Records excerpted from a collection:
----------------
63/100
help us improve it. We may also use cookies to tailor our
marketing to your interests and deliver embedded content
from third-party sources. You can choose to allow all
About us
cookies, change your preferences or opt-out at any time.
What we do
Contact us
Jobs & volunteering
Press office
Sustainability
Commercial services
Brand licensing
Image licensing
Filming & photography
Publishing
----------------
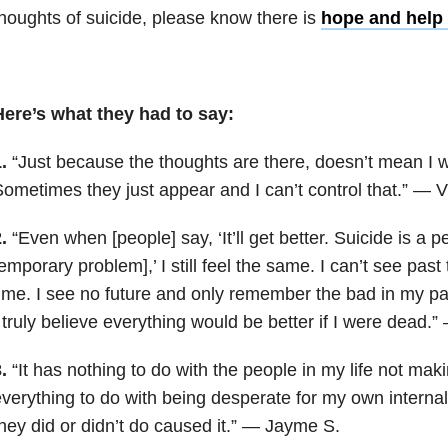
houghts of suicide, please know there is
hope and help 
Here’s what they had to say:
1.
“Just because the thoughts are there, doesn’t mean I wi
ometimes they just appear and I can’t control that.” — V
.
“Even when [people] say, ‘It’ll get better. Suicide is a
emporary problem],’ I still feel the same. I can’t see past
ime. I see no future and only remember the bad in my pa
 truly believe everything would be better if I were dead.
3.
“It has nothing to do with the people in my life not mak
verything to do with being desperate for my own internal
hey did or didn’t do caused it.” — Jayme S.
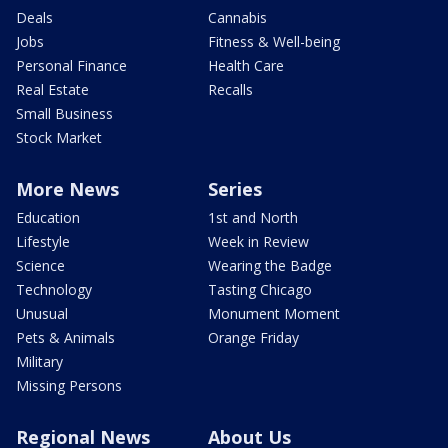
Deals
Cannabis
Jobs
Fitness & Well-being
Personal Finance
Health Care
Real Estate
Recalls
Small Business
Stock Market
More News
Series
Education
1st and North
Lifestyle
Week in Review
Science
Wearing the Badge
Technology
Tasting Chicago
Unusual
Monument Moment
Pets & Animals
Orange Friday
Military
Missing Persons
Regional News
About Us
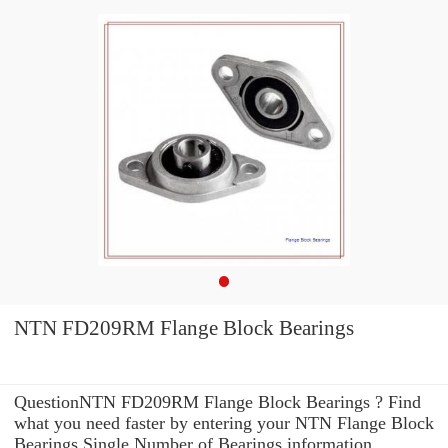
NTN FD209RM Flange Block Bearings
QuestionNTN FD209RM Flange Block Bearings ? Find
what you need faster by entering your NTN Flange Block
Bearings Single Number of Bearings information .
----------------
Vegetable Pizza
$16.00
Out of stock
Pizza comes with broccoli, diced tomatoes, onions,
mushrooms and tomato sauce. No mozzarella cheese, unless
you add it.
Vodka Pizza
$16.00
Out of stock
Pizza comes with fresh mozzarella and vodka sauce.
----------------
▸ Exercise description
Using the entries above, write out exactly the lines from the one with "truly believe everything" through the one with "Bearings Single Number", ends included. Leave out any pictures.

▸ Response
 truly believe everything would be better if I were dead.
3.
“It has nothing to do with the people in my life not mak
verything to do with being desperate for my own internal
hey did or didn’t do caused it.” — Jayme S.
Deals
Cannabis
Jobs
Fitness & Well-being
Personal Finance
Health Care
Real Estate
Recalls
Small Business
Stock Market
More News
Series
Education
1st and North
Lifestyle
Week in Review
Science
Wearing the Badge
Technology
Tasting Chicago
Unusual
Monument Moment
Pets & Animals
Orange Friday
Military
Missing Persons
Regional News
About Us
NTN FD209RM Flange Block Bearings
QuestionNTN FD209RM Flange Block Bearings ? Find
what you need faster by entering your NTN Flange Block
Bearings Single Number of Bearings information .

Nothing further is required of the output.